Determination of the Expression of Defense Related-Genes Responded to Dimethyl Trisulfide
As previously described, four treatments (CK, DT, Bd, and Bd + DT) were performed. All the fruits were put into plastic boxes and incubated at 28°C in the dark. The disease symptoms were observed every day. 12 days later, a slight disease symptom emerged on the Bd-treated apple fruit. All the treated and control apple fruit were peeled around the equator with a sterilized paring knife. All the samples were stored at −80°C for later use.
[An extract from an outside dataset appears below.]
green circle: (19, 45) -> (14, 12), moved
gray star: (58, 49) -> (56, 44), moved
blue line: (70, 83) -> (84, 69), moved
The expressions of the defense-related genes including phenylalanine ammonia-lyase (PAL), glucanase_1 (GLU-1), glucanase_2 (GLU-2), glucanase_3 (GLU-3), peroxidase_1 (POD-1), peroxidase_2 (POD-2), polyphenol oxidase (PPO), catalase (CAT), and endochitinase (CHI) were determined by quantitative real-time PCR (qRT-PCR). We drew the gene sequence information of the nine genes mentioned above from the apple genome (ASM211411v1). The special primers were designed using primer 5 (Table 1) and synthesized by Sangon Biotech (Shanghai) Co., Ltd., Shanghai, China.
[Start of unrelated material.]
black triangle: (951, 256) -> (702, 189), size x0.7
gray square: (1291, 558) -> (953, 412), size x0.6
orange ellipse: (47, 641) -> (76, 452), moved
Table 1. The primer sequences of defense-related genes and internal reference genes.
According to RNAprep Pure Plant Plus Kit [Tiangen Biotech (Beijing) Co., Ltd., Beijing, China], the RNA was extracted from the fruit samples. And the cDNA was synthesized using HiScript® III RT SuperMix for qPCR (+gDNA wiper) (Nanjing Vazyme Biotech Co., Ltd., Nanjing, China). qRT-PCR was performed using ABI7500 Thermal Cycler (Applied Biosystems, Foster City, CA, United States) to detect the expressions of the nine defense-related genes aforementioned. The reaction system (10 μL) contained 5 μL of 2× ChamQ SYBR Color qPCR Master Mix (Nanjing Vazyme Biotech Co., Ltd., Nanjing, China), 0.2 μL of each primer, 0.2 μL of the 50× ROX Reference Dye I, 1 μL of cDNA, 3.4 μL of the ddH2O. The reaction conditions were as follows: 95°C for 30 s, followed by 40 cycles of 95°C for 10 s and 60°C for 30 s, then 95°C for 15 s, 60°C for 1 min and finally 95°C for 15 s. Actin was used as the internal reference gene, and the relative expression was calculated by 2–ΔΔCT method (Livak and Schmittgen, 2001). The experiment was performed in three replicates.
Statistical Analysis
Experimental data were analyzed using standard analysis of variance (ANOVA) followed by least significant difference tests (p < 0.05) using the software statistical analytical system (SAS 9.0). Standard errors were calculated for all mean values.
Results
Dimethyl Trisulfide Inhibited the Mycelial Growth of Botryosphaeria dothidea
The results showed DT strongly inhibited the mycelia growth of the B. dothidea. The mycelia growth of the control was initiated on the first day and rapidly grew on successive days. On the fifth day, the fungal mycelia completely covered the whole surface of the Petri dish. But the DT-treated mycelia remained unchanged or grew slower than the control (Figure 1). Statistics showed that the colony diameters reduced with the increase of the DT concentration (Figure 2A). The inhibitory effect increased with DT concentration but decreased with incubation time. During the whole experimental period, 500 and 250 μL/L DT exhibited 100% inhibition against B. dothidea. 125 and 62.5 μL/L DT showed 93.5 and 69.0% inhibition on the first day, which sharply decreased to 18.3 and 8.75% on the fifth day, respectively (Figure 2B). The AUC of fungal colony diameters treated by various DT concentrations were reduced by 18.9–100% compared to that of control (P < 0.0001) (Figure 2C).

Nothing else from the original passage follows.